Les scientifiques ont démontré que c'est de l'eau et non du gaz qui affleure dans ces cratères, notamment en mesurant les températures de l'eau, de la suspension et des sédiments ainsi que l'empreinte isotopique. Alors que la suspension avait une température de 8,4 degrés, l'eau profonde et les sédiments entourant le cratère n'avaient qu'une température de 5,8 degrés. Cette température correspond à la température normale de l'eau à ces profondeurs de lac. En revanche, la température de la suspension est comparable à celle de l'eau de surface dans la zone karstique adjacente.

De même, la suspension à l'intérieur de la cheminée contient une plus faible proportion de l'isotope 18 de l'oxygène lourd que l'eau de mer environnante. "Ces différents signaux d'oxygène indiquent qu'il y a ici deux masses d'eau différentes", explique Reusch.

Source géante

Pour la géologue, le plus probable est donc que les cratères soient liés aux systèmes karstiques du Jura voisin. L'eau qui s'y infiltre s'écoule en sous-sol sous le fond du lac de Neuch?tel et cherche le chemin de moindre résistance vers la surface. Ce faisant, l'eau perce les couches de sédiments épaisses de plusieurs mètres qui se sont déposées au fond du lac pendant des millénaires. "En d'autres termes, les cratères sont des sources", explique Anna Reusch.

"A l'aide de carottes de sédiments prélevées dans les environs immédiats des cratères, les chercheurs ont en outre pu montrer que la suspension déborde de temps en temps sur le bord du cratère, à la manière d'une éruption volcanique.

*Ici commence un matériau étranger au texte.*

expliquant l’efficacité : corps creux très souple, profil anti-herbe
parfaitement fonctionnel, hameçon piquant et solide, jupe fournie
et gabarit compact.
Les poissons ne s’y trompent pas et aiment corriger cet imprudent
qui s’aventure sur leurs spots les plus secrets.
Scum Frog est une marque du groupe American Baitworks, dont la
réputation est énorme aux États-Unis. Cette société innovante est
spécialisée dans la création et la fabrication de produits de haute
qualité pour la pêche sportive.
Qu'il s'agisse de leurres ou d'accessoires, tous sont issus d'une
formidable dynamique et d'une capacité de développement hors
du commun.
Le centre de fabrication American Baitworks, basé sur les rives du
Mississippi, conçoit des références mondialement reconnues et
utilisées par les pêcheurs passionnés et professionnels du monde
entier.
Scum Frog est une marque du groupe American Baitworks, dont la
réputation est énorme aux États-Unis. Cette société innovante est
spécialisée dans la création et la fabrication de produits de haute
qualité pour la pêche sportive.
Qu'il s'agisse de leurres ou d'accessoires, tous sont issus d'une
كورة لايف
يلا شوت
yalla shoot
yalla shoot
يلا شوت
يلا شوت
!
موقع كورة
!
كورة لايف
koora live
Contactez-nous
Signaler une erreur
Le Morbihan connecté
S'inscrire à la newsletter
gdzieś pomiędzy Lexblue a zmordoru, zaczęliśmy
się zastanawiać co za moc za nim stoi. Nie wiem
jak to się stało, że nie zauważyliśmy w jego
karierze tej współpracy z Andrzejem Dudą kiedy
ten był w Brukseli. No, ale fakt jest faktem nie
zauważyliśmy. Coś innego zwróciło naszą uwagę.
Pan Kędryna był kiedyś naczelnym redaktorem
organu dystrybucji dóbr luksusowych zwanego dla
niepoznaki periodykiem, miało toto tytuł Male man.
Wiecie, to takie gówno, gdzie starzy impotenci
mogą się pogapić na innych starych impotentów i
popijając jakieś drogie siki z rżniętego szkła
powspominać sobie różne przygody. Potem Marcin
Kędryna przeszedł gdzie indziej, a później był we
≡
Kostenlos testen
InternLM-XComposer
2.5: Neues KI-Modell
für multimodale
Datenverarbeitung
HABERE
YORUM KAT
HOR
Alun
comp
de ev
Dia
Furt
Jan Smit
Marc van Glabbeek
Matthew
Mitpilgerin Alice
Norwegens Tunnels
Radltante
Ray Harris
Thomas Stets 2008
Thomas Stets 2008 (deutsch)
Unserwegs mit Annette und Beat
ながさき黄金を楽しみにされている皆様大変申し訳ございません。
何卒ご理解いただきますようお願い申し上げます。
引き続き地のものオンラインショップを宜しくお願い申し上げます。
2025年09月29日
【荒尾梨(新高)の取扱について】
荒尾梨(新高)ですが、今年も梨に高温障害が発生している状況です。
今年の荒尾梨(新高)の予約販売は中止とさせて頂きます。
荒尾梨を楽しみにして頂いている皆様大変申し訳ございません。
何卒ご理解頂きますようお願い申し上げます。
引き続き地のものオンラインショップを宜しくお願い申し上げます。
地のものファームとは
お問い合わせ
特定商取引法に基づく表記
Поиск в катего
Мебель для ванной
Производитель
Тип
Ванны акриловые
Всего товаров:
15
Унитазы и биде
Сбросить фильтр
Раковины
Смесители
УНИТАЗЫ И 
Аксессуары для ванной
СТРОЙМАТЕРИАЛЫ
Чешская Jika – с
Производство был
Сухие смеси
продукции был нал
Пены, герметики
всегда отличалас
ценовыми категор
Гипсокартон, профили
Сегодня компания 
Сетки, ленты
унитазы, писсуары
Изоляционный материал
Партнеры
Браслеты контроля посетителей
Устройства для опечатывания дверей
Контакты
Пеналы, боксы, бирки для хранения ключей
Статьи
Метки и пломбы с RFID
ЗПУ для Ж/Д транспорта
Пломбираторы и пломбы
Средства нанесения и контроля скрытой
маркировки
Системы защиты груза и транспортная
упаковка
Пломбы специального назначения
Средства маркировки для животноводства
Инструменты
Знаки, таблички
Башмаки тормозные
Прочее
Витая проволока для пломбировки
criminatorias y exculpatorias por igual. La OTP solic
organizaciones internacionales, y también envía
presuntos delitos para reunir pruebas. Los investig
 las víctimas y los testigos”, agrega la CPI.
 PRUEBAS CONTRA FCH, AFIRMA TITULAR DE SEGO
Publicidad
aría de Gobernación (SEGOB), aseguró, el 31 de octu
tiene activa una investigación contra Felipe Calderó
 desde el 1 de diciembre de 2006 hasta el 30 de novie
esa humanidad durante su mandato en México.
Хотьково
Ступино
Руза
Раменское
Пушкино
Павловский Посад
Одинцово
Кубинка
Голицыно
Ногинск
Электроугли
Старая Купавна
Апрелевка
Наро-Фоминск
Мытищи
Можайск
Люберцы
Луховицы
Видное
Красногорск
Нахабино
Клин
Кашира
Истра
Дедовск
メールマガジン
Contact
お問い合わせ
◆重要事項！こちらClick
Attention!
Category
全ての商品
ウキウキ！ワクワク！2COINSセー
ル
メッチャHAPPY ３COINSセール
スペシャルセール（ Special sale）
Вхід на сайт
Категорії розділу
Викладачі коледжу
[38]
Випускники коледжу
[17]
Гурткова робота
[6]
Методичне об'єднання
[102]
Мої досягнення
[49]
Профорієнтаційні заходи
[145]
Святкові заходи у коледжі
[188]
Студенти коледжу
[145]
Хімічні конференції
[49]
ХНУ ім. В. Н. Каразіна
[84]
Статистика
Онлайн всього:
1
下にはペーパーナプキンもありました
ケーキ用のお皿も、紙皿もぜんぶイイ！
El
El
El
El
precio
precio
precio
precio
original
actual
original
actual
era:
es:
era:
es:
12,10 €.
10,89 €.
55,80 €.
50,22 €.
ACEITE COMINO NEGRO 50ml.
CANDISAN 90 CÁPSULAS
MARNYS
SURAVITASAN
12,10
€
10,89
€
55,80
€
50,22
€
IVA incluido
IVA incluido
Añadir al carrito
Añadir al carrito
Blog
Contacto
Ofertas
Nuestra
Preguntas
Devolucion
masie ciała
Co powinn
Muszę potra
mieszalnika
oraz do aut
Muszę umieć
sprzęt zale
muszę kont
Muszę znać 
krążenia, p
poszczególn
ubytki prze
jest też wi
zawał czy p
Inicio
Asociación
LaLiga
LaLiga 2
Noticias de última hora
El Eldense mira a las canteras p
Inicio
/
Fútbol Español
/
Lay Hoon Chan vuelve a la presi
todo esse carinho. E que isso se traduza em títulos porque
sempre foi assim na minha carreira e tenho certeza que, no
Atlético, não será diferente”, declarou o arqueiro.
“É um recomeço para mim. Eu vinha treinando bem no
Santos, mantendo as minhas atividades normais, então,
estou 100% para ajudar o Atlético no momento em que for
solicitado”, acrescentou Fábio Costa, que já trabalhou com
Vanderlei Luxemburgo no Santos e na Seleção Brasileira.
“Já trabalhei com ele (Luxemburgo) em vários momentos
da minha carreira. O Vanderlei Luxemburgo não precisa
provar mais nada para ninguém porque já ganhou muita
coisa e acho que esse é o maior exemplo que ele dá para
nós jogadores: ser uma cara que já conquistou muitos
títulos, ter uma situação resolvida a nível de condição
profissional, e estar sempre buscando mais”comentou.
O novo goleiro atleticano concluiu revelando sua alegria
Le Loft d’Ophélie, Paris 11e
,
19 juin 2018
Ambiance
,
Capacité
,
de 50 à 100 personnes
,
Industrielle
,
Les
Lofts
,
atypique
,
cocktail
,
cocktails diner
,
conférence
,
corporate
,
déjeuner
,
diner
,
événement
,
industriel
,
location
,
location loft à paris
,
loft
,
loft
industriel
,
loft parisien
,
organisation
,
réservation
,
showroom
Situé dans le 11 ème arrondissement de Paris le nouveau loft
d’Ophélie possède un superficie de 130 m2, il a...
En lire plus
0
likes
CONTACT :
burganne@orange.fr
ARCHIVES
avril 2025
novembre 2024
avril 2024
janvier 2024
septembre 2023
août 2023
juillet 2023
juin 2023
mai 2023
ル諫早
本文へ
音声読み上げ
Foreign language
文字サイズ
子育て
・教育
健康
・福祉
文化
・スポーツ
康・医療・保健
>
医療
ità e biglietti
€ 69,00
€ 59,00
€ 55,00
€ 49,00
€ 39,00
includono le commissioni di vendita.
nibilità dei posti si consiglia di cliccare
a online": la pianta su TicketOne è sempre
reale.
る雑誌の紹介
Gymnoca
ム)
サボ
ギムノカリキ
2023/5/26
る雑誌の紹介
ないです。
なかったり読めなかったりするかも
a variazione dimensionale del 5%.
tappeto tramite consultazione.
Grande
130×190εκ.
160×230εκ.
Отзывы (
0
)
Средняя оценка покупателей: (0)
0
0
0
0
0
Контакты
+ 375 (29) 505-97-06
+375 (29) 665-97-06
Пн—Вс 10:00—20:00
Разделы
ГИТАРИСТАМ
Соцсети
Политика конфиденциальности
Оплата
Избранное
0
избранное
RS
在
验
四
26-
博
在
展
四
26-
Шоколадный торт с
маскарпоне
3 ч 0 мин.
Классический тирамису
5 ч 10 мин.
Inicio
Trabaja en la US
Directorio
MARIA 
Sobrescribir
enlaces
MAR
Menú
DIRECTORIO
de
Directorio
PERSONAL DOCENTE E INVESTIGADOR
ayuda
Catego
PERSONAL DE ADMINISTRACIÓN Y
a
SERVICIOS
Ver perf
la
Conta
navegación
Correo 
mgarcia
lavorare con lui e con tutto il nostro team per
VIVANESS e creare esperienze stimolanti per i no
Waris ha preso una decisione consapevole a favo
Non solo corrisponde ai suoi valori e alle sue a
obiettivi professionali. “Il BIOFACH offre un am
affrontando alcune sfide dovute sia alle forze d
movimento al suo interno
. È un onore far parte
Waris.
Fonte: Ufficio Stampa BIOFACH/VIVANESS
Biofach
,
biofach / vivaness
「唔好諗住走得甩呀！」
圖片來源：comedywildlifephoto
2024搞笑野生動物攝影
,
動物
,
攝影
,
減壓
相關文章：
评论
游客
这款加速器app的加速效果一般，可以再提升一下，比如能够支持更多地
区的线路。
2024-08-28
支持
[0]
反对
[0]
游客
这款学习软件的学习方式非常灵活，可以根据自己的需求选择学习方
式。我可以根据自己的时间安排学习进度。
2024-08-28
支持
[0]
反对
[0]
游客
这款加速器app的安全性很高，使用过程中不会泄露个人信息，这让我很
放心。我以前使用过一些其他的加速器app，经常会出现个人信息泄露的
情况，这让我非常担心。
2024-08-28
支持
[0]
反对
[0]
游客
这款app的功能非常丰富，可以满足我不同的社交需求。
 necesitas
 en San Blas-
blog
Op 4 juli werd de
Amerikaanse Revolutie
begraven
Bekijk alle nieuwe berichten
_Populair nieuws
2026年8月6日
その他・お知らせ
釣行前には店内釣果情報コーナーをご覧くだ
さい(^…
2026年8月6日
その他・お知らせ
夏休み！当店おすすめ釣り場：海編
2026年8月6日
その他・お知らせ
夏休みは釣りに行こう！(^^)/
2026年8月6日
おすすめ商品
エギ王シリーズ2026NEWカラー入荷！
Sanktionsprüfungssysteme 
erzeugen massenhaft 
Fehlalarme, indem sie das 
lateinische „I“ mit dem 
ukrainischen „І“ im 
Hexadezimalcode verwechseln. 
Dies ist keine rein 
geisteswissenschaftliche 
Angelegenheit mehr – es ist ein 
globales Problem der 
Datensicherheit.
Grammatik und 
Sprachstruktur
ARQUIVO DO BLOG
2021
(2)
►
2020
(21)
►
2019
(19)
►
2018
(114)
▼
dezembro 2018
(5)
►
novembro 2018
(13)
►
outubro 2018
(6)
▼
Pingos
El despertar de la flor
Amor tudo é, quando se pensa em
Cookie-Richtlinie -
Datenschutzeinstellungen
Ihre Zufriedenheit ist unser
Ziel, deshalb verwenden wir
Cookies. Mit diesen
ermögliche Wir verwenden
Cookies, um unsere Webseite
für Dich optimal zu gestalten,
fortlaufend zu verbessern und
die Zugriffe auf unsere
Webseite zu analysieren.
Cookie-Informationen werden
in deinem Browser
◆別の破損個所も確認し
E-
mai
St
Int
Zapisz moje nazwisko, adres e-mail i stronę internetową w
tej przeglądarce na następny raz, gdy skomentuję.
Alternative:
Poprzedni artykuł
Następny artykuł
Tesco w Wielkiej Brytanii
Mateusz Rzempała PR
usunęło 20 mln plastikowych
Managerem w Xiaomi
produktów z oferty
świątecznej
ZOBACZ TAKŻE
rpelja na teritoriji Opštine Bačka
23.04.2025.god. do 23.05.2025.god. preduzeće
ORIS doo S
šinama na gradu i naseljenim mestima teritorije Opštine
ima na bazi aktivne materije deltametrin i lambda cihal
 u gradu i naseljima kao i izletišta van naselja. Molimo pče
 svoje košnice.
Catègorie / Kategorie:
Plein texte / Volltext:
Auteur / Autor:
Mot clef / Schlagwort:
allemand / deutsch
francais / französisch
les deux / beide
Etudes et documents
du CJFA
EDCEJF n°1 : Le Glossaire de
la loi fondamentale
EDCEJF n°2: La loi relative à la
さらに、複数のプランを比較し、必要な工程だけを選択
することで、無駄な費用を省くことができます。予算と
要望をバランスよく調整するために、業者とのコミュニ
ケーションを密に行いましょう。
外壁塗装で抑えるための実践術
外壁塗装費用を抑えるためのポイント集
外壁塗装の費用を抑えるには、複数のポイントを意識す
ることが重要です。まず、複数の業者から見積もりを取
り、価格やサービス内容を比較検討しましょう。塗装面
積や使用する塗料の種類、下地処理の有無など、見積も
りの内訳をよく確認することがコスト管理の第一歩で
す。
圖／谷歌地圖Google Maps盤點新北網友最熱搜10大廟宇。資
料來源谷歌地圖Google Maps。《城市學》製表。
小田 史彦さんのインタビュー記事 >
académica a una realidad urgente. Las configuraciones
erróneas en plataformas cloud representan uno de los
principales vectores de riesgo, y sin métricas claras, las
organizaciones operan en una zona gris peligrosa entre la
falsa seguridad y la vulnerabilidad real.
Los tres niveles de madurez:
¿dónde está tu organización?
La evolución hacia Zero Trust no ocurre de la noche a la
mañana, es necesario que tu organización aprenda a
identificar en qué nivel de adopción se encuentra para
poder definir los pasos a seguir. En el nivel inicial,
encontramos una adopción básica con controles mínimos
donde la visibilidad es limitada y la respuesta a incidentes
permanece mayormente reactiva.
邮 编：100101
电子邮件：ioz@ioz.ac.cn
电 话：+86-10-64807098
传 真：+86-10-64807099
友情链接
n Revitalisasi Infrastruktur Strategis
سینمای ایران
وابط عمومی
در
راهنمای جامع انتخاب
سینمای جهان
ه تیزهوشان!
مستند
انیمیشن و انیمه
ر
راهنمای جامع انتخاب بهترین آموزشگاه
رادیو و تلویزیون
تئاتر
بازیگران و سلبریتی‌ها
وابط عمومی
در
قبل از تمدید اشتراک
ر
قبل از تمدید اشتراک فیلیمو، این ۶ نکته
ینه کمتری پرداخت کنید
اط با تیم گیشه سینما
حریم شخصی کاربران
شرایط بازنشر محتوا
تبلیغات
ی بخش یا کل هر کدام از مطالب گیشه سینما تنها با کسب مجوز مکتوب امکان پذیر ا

Depuis la dernière période glaciaire, cela s'est produit au moins quatre fois, la plus ancienne éjection datant de plus de 12 000 ans. Le Crazy Crater n'a cependant pas éjecté de sédiments qui se seraient déposés sur le bord du cratère depuis 1600 ans, malgré le flux d'eau aujourd'hui actif. Ce qui déclenche ces éruptions n'a pas encore été étudié. "Pour étudier la dynamique des cratères, il faut un monitoring à long terme qui permette de surveiller le niveau de la suspension dans le cratère", explique la chercheuse.

La fièvre de la découverte s'est déclarée

Les cratères étudiés jusqu'à présent se trouvent tous à des profondeurs de 100 mètres et plus sous la surface de l'eau. Reusch ne peut pas dire s'il existe également de telles "cicatrices de pock" dans les eaux peu profondes, car elle n'a scruté avec son sonar que les zones profondes du lac de Neuch?tel (à partir de 30 mètres de profondeur d'eau vers le bas). Les zones d'eau peu profonde n'ont pas été cartographiées jusqu'à présent.

Pour mesurer les lacs, les chercheurs ont utilisé un sonar en éventail moderne qui permet une haute résolution. Jusqu'à présent, de tels appareils étaient surtout utilisés pour mesurer les fonds marins. Selon la profondeur de l'eau et l'angle de l'éventail, la résolution peut atteindre 20x20 centimètres. L'appareil est actuellement bien exploité : Le fond des lacs suisses reste relativement mal exploré par rapport à la surface du terrain sur terre. Ce n'est que depuis quelques années que nous mesurons le fond de nombreux lacs suisses avec des méthodes à haute résolution et découvrons ainsi des phénomènes dont nous ignorions jusqu'à présent l'existence dans les profondeurs des lacs suisses.

Référence bibliographique

Reusch A, Loher M, Bouffard D, Moernaut J, Hellmich F, Anselmetti FS, Bernasconi SM, Hilbe M, Kopf A, Lilley MD, Meinecke G, Strasser M : Giant lacustrine pockmarks with subaqueous groundwater discharge and subsurface sediment mobilization. Geophysical Research Letters, 13 mai 2015, doi :site externe10.1002/2015GL064179.